The second text, Reworked Pentateuch (4QRP), presents a quite different set of issues. Here the key question is whether this work belongs to the category of rewritten Bible at all, or whether it is to be classified with the ‘biblical’ texts. There are multiple fragmentary copies, 4Q158 and 4Q364-367, all of which preserve sections of the Pentateuch in a text form close to the Samaritan Pentateuch but reworked by rearrangement, exegetical additions and subtractions. In this rather brief treatment (pp. 107-19), Falk provides clear summaries of past studies and a few helpful examples of rearrangements, additions and juxtapositions. At one stage, he seems to agree with those like VanderKam who think that RP should be given the same status as the biblical scrolls, but in the conclusion (p. 119) he becomes more skeptical of what we can say about how scripture is being understood, and finally concludes only that “it seems best to leave the matter open.”

The third text, 4QCommentary on Genesis A-D, is preserved in four fragmentary manuscripts that have no overlap (4Q252–254a). There is clearly considerable variety in how selected verses from Genesis 6–49 are treated; sometimes comments are worked into the narrative itself (especially in the section on the flood) while in other places there is lemma plus commentary with formal markers; in one place, 4Q252 IV 5, the interpretation is introduced by the formula “its interpretation (pesher).” On the basis of language such as “men of the Yahad (4Q252 V 5; 4Q254 4 4), Falk opts to consider this work as a sectarian composition.

The decision to deal with three specific texts is both the strength and weakness of the book. By limiting himself to these three, Falk is able to offer a fine mini-study of each. These three are presented as “representative texts across the diversity of the corpus” (p. 2) which “represent various strategies of extending sacred Scriptures” (Conclusion, p. 141).

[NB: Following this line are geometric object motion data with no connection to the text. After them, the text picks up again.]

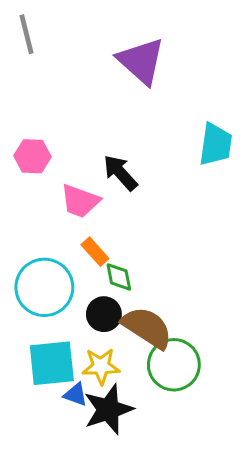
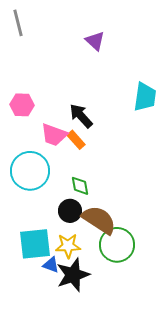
purple triangle: (141, 61) -> (95, 41), size x0.6
orange rectangle: (95, 252) -> (76, 140), moved
cyan circle: (44, 287) -> (30, 171), moved

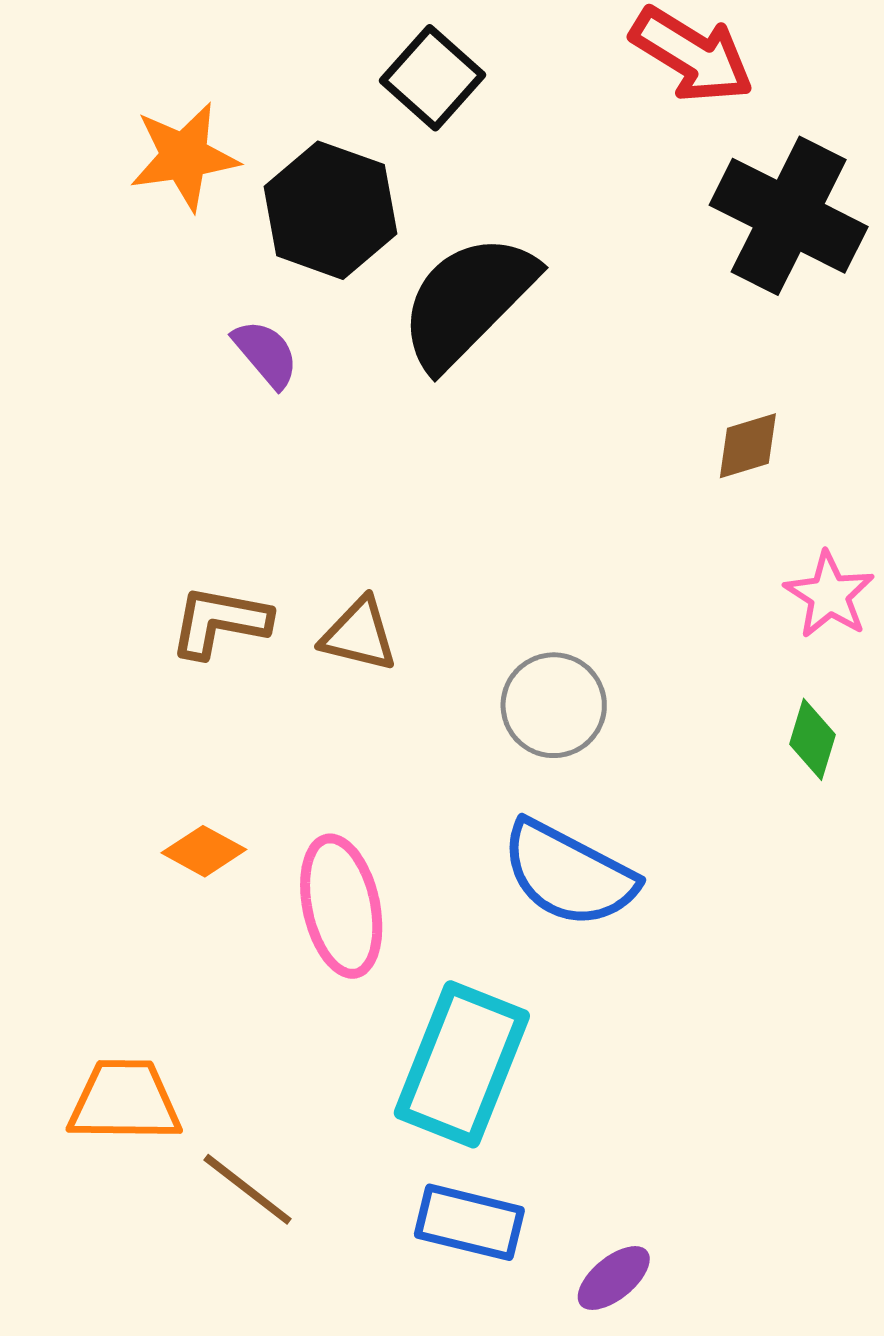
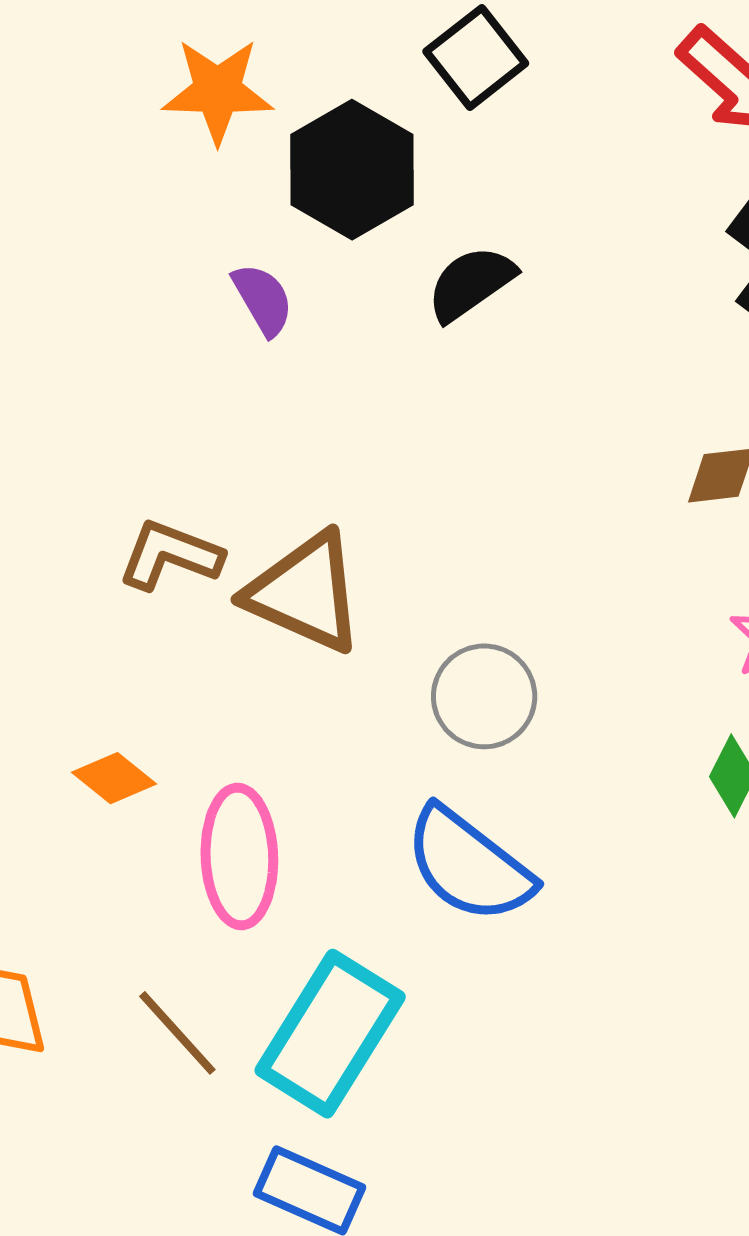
black semicircle: (468, 301) -> (471, 283), size x0.6
brown triangle: (359, 635) -> (305, 592), size x1.6
brown line: (248, 1189) -> (177, 1033), moved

Yet given the extent and diversity of parabiblical texts (acknowledged to be “by far the largest category of the Dead Sea Scrolls” after the biblical texts, p. 1), it seems that it would be important, even mandatory, to consider a much wider sample before attempting to draw too many conclusions and categorizations. Falk does make cursory mention of Philo, Josephus, Ben Sira, Jubilees, the Qumran pesharim and even some non-Jewish Greco-Roman works in his final chapter. Hopefully he will take up more texts in detail and continue to explore the important questions that he has raised in this book about the interpretation and “extension” of Scripture.